A federal judge ordered a Minnesota woman to ante up thousands of dollars for violating copyright laws by sharing music illegally downloaded, marking the first time such a suit against an individual had gone to trial.
Jammie Thomas has to pay $222,000 for the dozens of songs she pulled from the Internet.
"This does send a message, I hope, that downloading and distributing our recordings is not OK," said Richard Gabriel, the lead attorney for the music companies that sued Thomas.
He made the comments late Thursday when the three-day civil trial in Duluth, Minnesota ended.
In closing arguments he had told the jury: "I only ask that you consider that the need for deterrence here is great."
Thomas, 30, was ordered to pay the six record companies that sued her $9,250 for each of 24 songs they focused on in the case. They had alleged she shared 1,702 songs in all.
Copyright law sets a damage range of $750 to $30,000 per infringement, or up to $150,000 if the violation was "willful." Jurors ruled that Thomas' infringement was willful but awarded damages in a middle range.
The record companies accused Thomas of downloading the songs without permission and offering them online through a Kazaa file-sharing account.

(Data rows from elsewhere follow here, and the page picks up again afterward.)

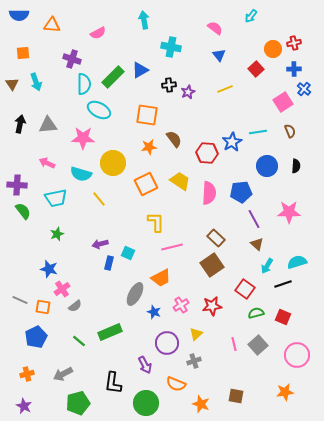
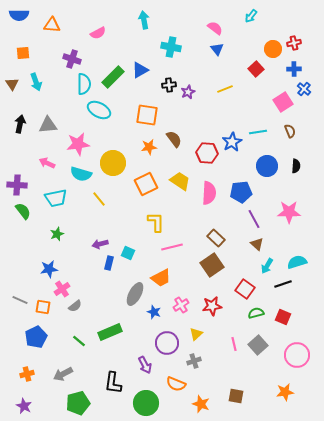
blue triangle at (219, 55): moved 2 px left, 6 px up
pink star at (83, 138): moved 5 px left, 6 px down; rotated 10 degrees counterclockwise
blue star at (49, 269): rotated 24 degrees counterclockwise
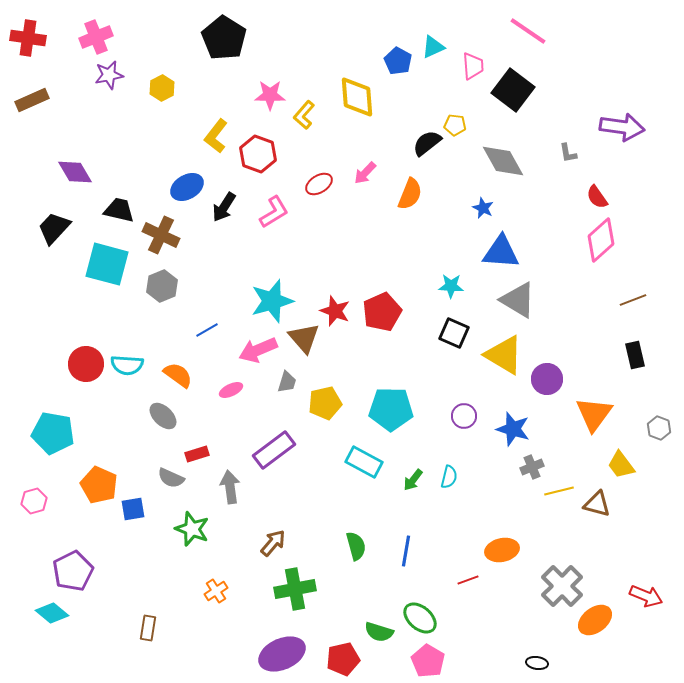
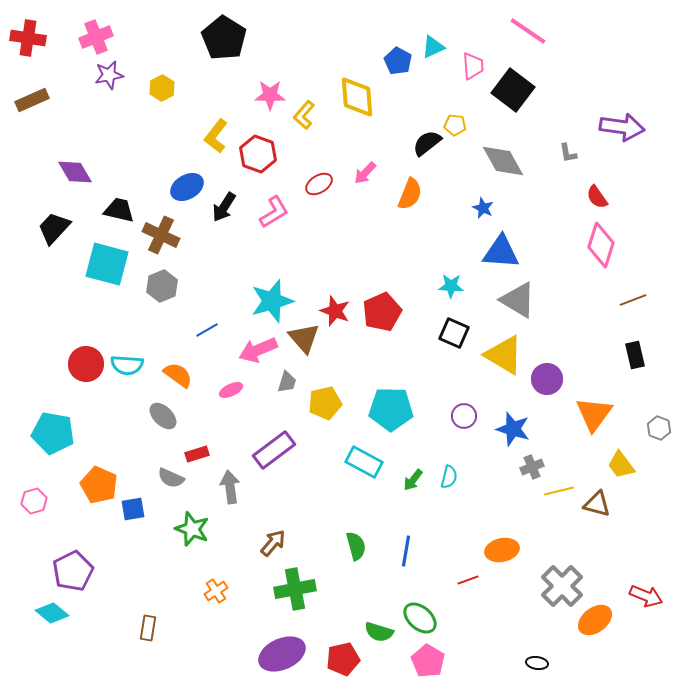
pink diamond at (601, 240): moved 5 px down; rotated 30 degrees counterclockwise
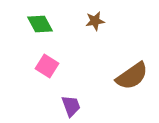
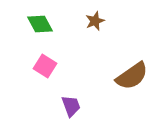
brown star: rotated 12 degrees counterclockwise
pink square: moved 2 px left
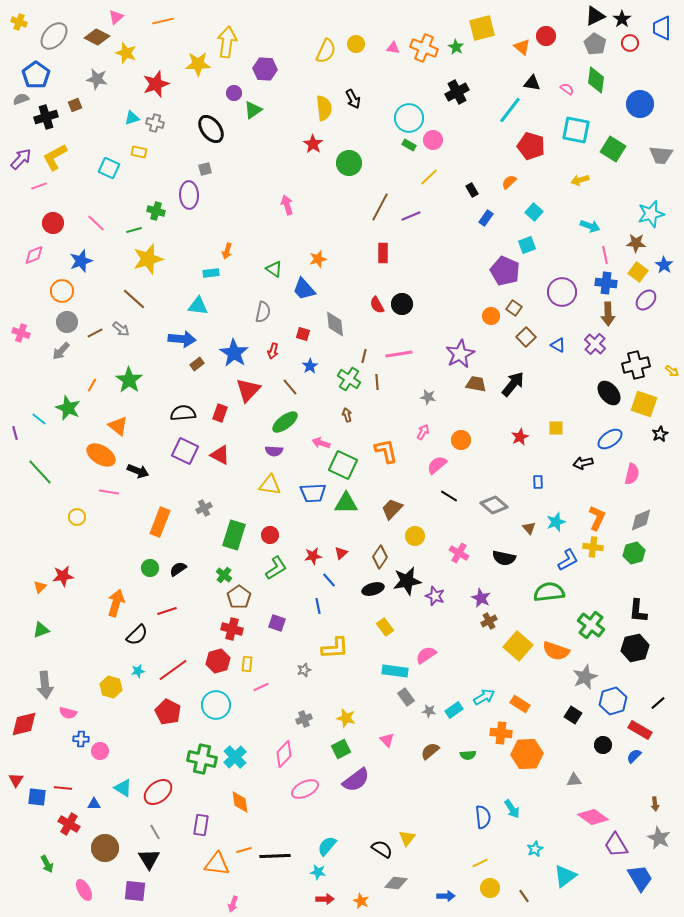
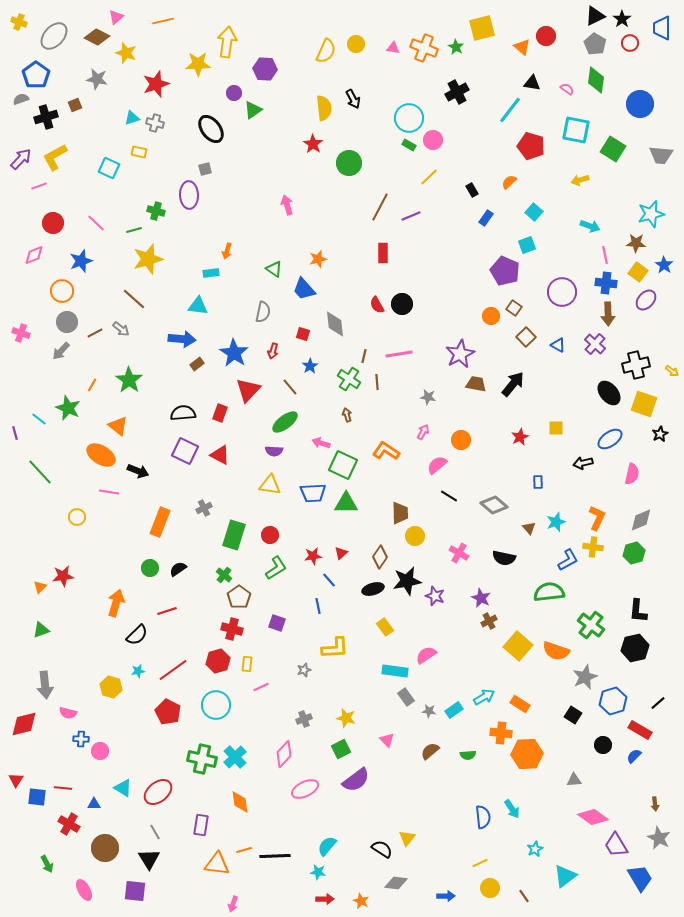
orange L-shape at (386, 451): rotated 44 degrees counterclockwise
brown trapezoid at (392, 509): moved 8 px right, 4 px down; rotated 135 degrees clockwise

Thomas denied wrongdoing and testified that she didn't have a Kazaa account.
Since 2003, record companies have filed some 26,000 lawsuits over file-sharing, which has hurt sales because it allows people to get music for free instead of paying for recordings in stores.
It was the first time one of the industry's lawsuits against individuals who download music from the Internet had gone to trial. Many other defendants settled by paying thousands of dollars to the companies.
But Thomas, of Brainerd, Minn., decided she would take on the record companies on grounds that she had done nothing wrong.
"She was in tears. She's devastated," her attorney Brian Toder said. "This is a girl that lives from paycheck to paycheck, and now all of a sudden she could get a quarter of her paycheck garnished for the rest of her life."
Gabriel said no decision had yet been made about what the record companies would do, if anything, to pursue collecting the money from Thomas.
During the trial, the record companies presented evidence they said showed the copyrighted songs were offered by a Kazaa user under the name "tereastarr."
Their witnesses, including officials from an Internet provider and a security firm, testified that the Internet address used by "tereastarr" belonged to Thomas.
Toder said in his closing argument that the companies never proved "Jammie Thomas, a human being, got on her keyboard and sent out these things."
"We don't know what happened," Toder told jurors. "All we know is that Jammie Thomas didn't do this."
Illegal downloads have "become business as usual. Nobody really thinks about it," said Cary Sherman, president of the Recording Industry Association of America, which coordinates the lawsuits. "This case has put it back in the news. Win or lose, people will understand that we are out there trying to protect our rights."